_TASK PROMPT_
Repeat each entry exactly and drop the pictures.

_RECORDS FOR PROCESSING_

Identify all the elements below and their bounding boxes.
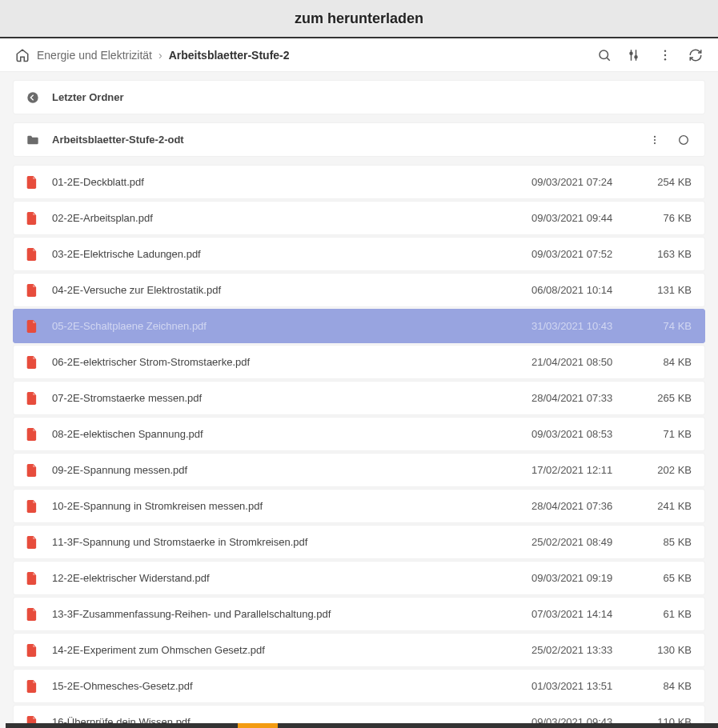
file-name: 03-2E-Elektrische Ladungen.pdf	[52, 248, 531, 260]
file-size: 61 KB	[636, 608, 692, 620]
file-row[interactable]: 13-3F-Zusammenfassung-Reihen- und Parall…	[13, 597, 705, 631]
file-size: 254 KB	[636, 176, 692, 188]
folder-row-actions	[647, 132, 692, 148]
file-size: 130 KB	[636, 644, 692, 656]
file-name: 13-3F-Zusammenfassung-Reihen- und Parall…	[52, 608, 531, 620]
svg-point-12	[654, 142, 656, 144]
file-size: 71 KB	[636, 428, 692, 440]
file-date: 25/02/2021 08:49	[531, 536, 636, 548]
file-row[interactable]: 09-2E-Spannung messen.pdf17/02/2021 12:1…	[13, 453, 705, 487]
svg-point-10	[654, 135, 656, 137]
file-size: 65 KB	[636, 572, 692, 584]
file-size: 163 KB	[636, 248, 692, 260]
file-date: 28/04/2021 07:33	[531, 392, 636, 404]
breadcrumb-separator: ›	[158, 49, 162, 62]
folder-row[interactable]: Arbeitsblaetter-Stufe-2-odt	[13, 122, 705, 157]
file-name: 14-2E-Experiment zum Ohmschen Gesetz.pdf	[52, 644, 531, 656]
toolbar-actions	[596, 47, 704, 63]
file-row[interactable]: 10-2E-Spannung in Stromkreisen messen.pd…	[13, 489, 705, 523]
more-vertical-icon[interactable]	[647, 132, 663, 148]
file-date: 28/04/2021 07:36	[531, 500, 636, 512]
file-date: 09/03/2021 07:52	[531, 248, 636, 260]
file-list-content: Letzter Ordner Arbeitsblaetter-Stufe-2-o…	[0, 72, 718, 728]
file-row[interactable]: 08-2E-elektischen Spannung.pdf09/03/2021…	[13, 417, 705, 451]
svg-point-11	[654, 138, 656, 140]
arrow-left-circle-icon	[26, 91, 44, 104]
file-date: 21/04/2021 08:50	[531, 356, 636, 368]
pdf-file-icon	[26, 500, 44, 513]
file-row[interactable]: 06-2E-elektrischer Strom-Stromstaerke.pd…	[13, 345, 705, 379]
svg-point-5	[635, 55, 637, 58]
pdf-file-icon	[26, 320, 44, 333]
file-date: 09/03/2021 08:53	[531, 428, 636, 440]
file-name: 07-2E-Stromstaerke messen.pdf	[52, 392, 531, 404]
file-name: 11-3F-Spannung und Stromstaerke in Strom…	[52, 536, 531, 548]
svg-point-0	[600, 50, 608, 59]
file-size: 265 KB	[636, 392, 692, 404]
file-name: 08-2E-elektischen Spannung.pdf	[52, 428, 531, 440]
file-date: 25/02/2021 13:33	[531, 644, 636, 656]
file-name: 09-2E-Spannung messen.pdf	[52, 464, 531, 476]
search-icon[interactable]	[596, 47, 612, 63]
footer-accent	[238, 723, 278, 728]
file-date: 09/03/2021 09:19	[531, 572, 636, 584]
file-date: 09/03/2021 09:44	[531, 212, 636, 224]
page-banner: zum herunterladen	[0, 0, 718, 38]
file-row[interactable]: 03-2E-Elektrische Ladungen.pdf09/03/2021…	[13, 237, 705, 271]
pdf-file-icon	[26, 644, 44, 657]
file-size: 74 KB	[636, 320, 692, 332]
pdf-file-icon	[26, 608, 44, 621]
sliders-icon[interactable]	[627, 47, 643, 63]
file-date: 07/03/2021 14:14	[531, 608, 636, 620]
pdf-file-icon	[26, 428, 44, 441]
file-name: 15-2E-Ohmesches-Gesetz.pdf	[52, 680, 531, 692]
file-name: 12-2E-elektrischer Widerstand.pdf	[52, 572, 531, 584]
back-row[interactable]: Letzter Ordner	[13, 80, 705, 114]
file-row[interactable]: 04-2E-Versuche zur Elektrostatik.pdf06/0…	[13, 273, 705, 307]
file-name: 01-2E-Deckblatt.pdf	[52, 176, 531, 188]
file-size: 84 KB	[636, 680, 692, 692]
file-name: 04-2E-Versuche zur Elektrostatik.pdf	[52, 284, 531, 296]
file-row[interactable]: 12-2E-elektrischer Widerstand.pdf09/03/2…	[13, 561, 705, 595]
breadcrumb: Energie und Elektrizität › Arbeitsblaett…	[14, 47, 596, 63]
pdf-file-icon	[26, 212, 44, 225]
file-size: 202 KB	[636, 464, 692, 476]
file-date: 06/08/2021 10:14	[531, 284, 636, 296]
file-row[interactable]: 05-2E-Schaltplaene Zeichnen.pdf31/03/202…	[13, 309, 705, 343]
file-name: 05-2E-Schaltplaene Zeichnen.pdf	[52, 320, 531, 332]
banner-text: zum herunterladen	[295, 10, 423, 27]
folder-label: Arbeitsblaetter-Stufe-2-odt	[52, 134, 631, 146]
svg-point-3	[630, 52, 632, 54]
svg-point-7	[664, 54, 666, 55]
file-row[interactable]: 15-2E-Ohmesches-Gesetz.pdf01/03/2021 13:…	[13, 669, 705, 703]
pdf-file-icon	[26, 284, 44, 297]
pdf-file-icon	[26, 680, 44, 693]
circle-icon[interactable]	[676, 132, 692, 148]
pdf-file-icon	[26, 572, 44, 585]
file-name: 10-2E-Spannung in Stromkreisen messen.pd…	[52, 500, 531, 512]
file-date: 31/03/2021 10:43	[531, 320, 636, 332]
file-row[interactable]: 11-3F-Spannung und Stromstaerke in Strom…	[13, 525, 705, 559]
pdf-file-icon	[26, 464, 44, 477]
more-vertical-icon[interactable]	[657, 47, 673, 63]
refresh-icon[interactable]	[688, 47, 704, 63]
file-row[interactable]: 14-2E-Experiment zum Ohmschen Gesetz.pdf…	[13, 633, 705, 667]
pdf-file-icon	[26, 176, 44, 189]
file-row[interactable]: 01-2E-Deckblatt.pdf09/03/2021 07:24254 K…	[13, 165, 705, 199]
breadcrumb-part[interactable]: Energie und Elektrizität	[37, 49, 152, 62]
file-name: 02-2E-Arbeitsplan.pdf	[52, 212, 531, 224]
toolbar: Energie und Elektrizität › Arbeitsblaett…	[0, 38, 718, 72]
file-size: 131 KB	[636, 284, 692, 296]
folder-icon	[26, 134, 44, 146]
file-size: 84 KB	[636, 356, 692, 368]
home-icon[interactable]	[14, 47, 30, 63]
file-size: 241 KB	[636, 500, 692, 512]
file-row[interactable]: 02-2E-Arbeitsplan.pdf09/03/2021 09:4476 …	[13, 201, 705, 235]
file-date: 09/03/2021 07:24	[531, 176, 636, 188]
file-size: 76 KB	[636, 212, 692, 224]
file-date: 17/02/2021 12:11	[531, 464, 636, 476]
file-row[interactable]: 07-2E-Stromstaerke messen.pdf28/04/2021 …	[13, 381, 705, 415]
pdf-file-icon	[26, 536, 44, 549]
back-label: Letzter Ordner	[52, 91, 692, 103]
file-name: 06-2E-elektrischer Strom-Stromstaerke.pd…	[52, 356, 531, 368]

_ANSWER TO THIS PROBLEM_
Identify all the elements below and their bounding boxes.
file-name: 03-2E-Elektrische Ladungen.pdf	[52, 248, 531, 260]
file-size: 61 KB	[636, 608, 692, 620]
file-row[interactable]: 13-3F-Zusammenfassung-Reihen- und Parall…	[13, 597, 705, 631]
file-size: 254 KB	[636, 176, 692, 188]
folder-row-actions	[647, 132, 692, 148]
file-size: 130 KB	[636, 644, 692, 656]
file-name: 13-3F-Zusammenfassung-Reihen- und Parall…	[52, 608, 531, 620]
svg-point-12	[654, 142, 656, 144]
file-size: 71 KB	[636, 428, 692, 440]
file-date: 25/02/2021 08:49	[531, 536, 636, 548]
file-row[interactable]: 09-2E-Spannung messen.pdf17/02/2021 12:1…	[13, 453, 705, 487]
svg-point-10	[654, 135, 656, 137]
file-size: 65 KB	[636, 572, 692, 584]
file-size: 163 KB	[636, 248, 692, 260]
file-date: 28/04/2021 07:33	[531, 392, 636, 404]
breadcrumb-separator: ›	[158, 49, 162, 62]
folder-row[interactable]: Arbeitsblaetter-Stufe-2-odt	[13, 122, 705, 157]
file-name: 14-2E-Experiment zum Ohmschen Gesetz.pdf	[52, 644, 531, 656]
toolbar-actions	[596, 47, 704, 63]
file-row[interactable]: 10-2E-Spannung in Stromkreisen messen.pd…	[13, 489, 705, 523]
more-vertical-icon[interactable]	[647, 132, 663, 148]
file-date: 28/04/2021 07:36	[531, 500, 636, 512]
file-date: 09/03/2021 07:52	[531, 248, 636, 260]
file-list-content: Letzter Ordner Arbeitsblaetter-Stufe-2-o…	[0, 72, 718, 728]
file-row[interactable]: 08-2E-elektischen Spannung.pdf09/03/2021…	[13, 417, 705, 451]
svg-point-11	[654, 138, 656, 140]
arrow-left-circle-icon	[26, 91, 44, 104]
file-date: 21/04/2021 08:50	[531, 356, 636, 368]
pdf-file-icon	[26, 500, 44, 513]
file-row[interactable]: 06-2E-elektrischer Strom-Stromstaerke.pd…	[13, 345, 705, 379]
svg-point-5	[635, 55, 637, 58]
pdf-file-icon	[26, 320, 44, 333]
file-date: 09/03/2021 08:53	[531, 428, 636, 440]
file-name: 07-2E-Stromstaerke messen.pdf	[52, 392, 531, 404]
file-name: 11-3F-Spannung und Stromstaerke in Strom…	[52, 536, 531, 548]
svg-point-0	[600, 50, 608, 59]
file-size: 265 KB	[636, 392, 692, 404]
file-name: 08-2E-elektischen Spannung.pdf	[52, 428, 531, 440]
file-date: 25/02/2021 13:33	[531, 644, 636, 656]
file-name: 09-2E-Spannung messen.pdf	[52, 464, 531, 476]
search-icon[interactable]	[596, 47, 612, 63]
footer-accent	[238, 723, 278, 728]
file-date: 09/03/2021 09:19	[531, 572, 636, 584]
file-date: 09/03/2021 09:44	[531, 212, 636, 224]
page-banner: zum herunterladen	[0, 0, 718, 38]
file-row[interactable]: 03-2E-Elektrische Ladungen.pdf09/03/2021…	[13, 237, 705, 271]
pdf-file-icon	[26, 644, 44, 657]
file-size: 74 KB	[636, 320, 692, 332]
pdf-file-icon	[26, 608, 44, 621]
sliders-icon[interactable]	[627, 47, 643, 63]
file-date: 07/03/2021 14:14	[531, 608, 636, 620]
pdf-file-icon	[26, 428, 44, 441]
file-name: 15-2E-Ohmesches-Gesetz.pdf	[52, 680, 531, 692]
file-name: 12-2E-elektrischer Widerstand.pdf	[52, 572, 531, 584]
back-row[interactable]: Letzter Ordner	[13, 80, 705, 114]
file-row[interactable]: 04-2E-Versuche zur Elektrostatik.pdf06/0…	[13, 273, 705, 307]
file-name: 01-2E-Deckblatt.pdf	[52, 176, 531, 188]
file-size: 84 KB	[636, 680, 692, 692]
file-name: 04-2E-Versuche zur Elektrostatik.pdf	[52, 284, 531, 296]
file-row[interactable]: 12-2E-elektrischer Widerstand.pdf09/03/2…	[13, 561, 705, 595]
breadcrumb: Energie und Elektrizität › Arbeitsblaett…	[14, 47, 596, 63]
pdf-file-icon	[26, 212, 44, 225]
file-size: 202 KB	[636, 464, 692, 476]
file-date: 06/08/2021 10:14	[531, 284, 636, 296]
file-row[interactable]: 05-2E-Schaltplaene Zeichnen.pdf31/03/202…	[13, 309, 705, 343]
file-name: 05-2E-Schaltplaene Zeichnen.pdf	[52, 320, 531, 332]
banner-text: zum herunterladen	[295, 10, 423, 27]
folder-label: Arbeitsblaetter-Stufe-2-odt	[52, 134, 631, 146]
svg-point-3	[630, 52, 632, 54]
svg-point-7	[664, 54, 666, 55]
file-row[interactable]: 15-2E-Ohmesches-Gesetz.pdf01/03/2021 13:…	[13, 669, 705, 703]
pdf-file-icon	[26, 284, 44, 297]
pdf-file-icon	[26, 680, 44, 693]
circle-icon[interactable]	[676, 132, 692, 148]
pdf-file-icon	[26, 572, 44, 585]
file-name: 10-2E-Spannung in Stromkreisen messen.pd…	[52, 500, 531, 512]
file-date: 31/03/2021 10:43	[531, 320, 636, 332]
file-row[interactable]: 11-3F-Spannung und Stromstaerke in Strom…	[13, 525, 705, 559]
pdf-file-icon	[26, 464, 44, 477]
more-vertical-icon[interactable]	[657, 47, 673, 63]
refresh-icon[interactable]	[688, 47, 704, 63]
file-row[interactable]: 14-2E-Experiment zum Ohmschen Gesetz.pdf…	[13, 633, 705, 667]
pdf-file-icon	[26, 176, 44, 189]
file-row[interactable]: 01-2E-Deckblatt.pdf09/03/2021 07:24254 K…	[13, 165, 705, 199]
breadcrumb-part[interactable]: Energie und Elektrizität	[37, 49, 152, 62]
file-name: 02-2E-Arbeitsplan.pdf	[52, 212, 531, 224]
toolbar: Energie und Elektrizität › Arbeitsblaett…	[0, 38, 718, 72]
file-size: 131 KB	[636, 284, 692, 296]
folder-icon	[26, 134, 44, 146]
file-size: 84 KB	[636, 356, 692, 368]
home-icon[interactable]	[14, 47, 30, 63]
file-size: 241 KB	[636, 500, 692, 512]
file-row[interactable]: 02-2E-Arbeitsplan.pdf09/03/2021 09:4476 …	[13, 201, 705, 235]
file-date: 09/03/2021 07:24	[531, 176, 636, 188]
file-size: 76 KB	[636, 212, 692, 224]
file-date: 17/02/2021 12:11	[531, 464, 636, 476]
file-row[interactable]: 07-2E-Stromstaerke messen.pdf28/04/2021 …	[13, 381, 705, 415]
pdf-file-icon	[26, 536, 44, 549]
back-label: Letzter Ordner	[52, 91, 692, 103]
file-name: 06-2E-elektrischer Strom-Stromstaerke.pd…	[52, 356, 531, 368]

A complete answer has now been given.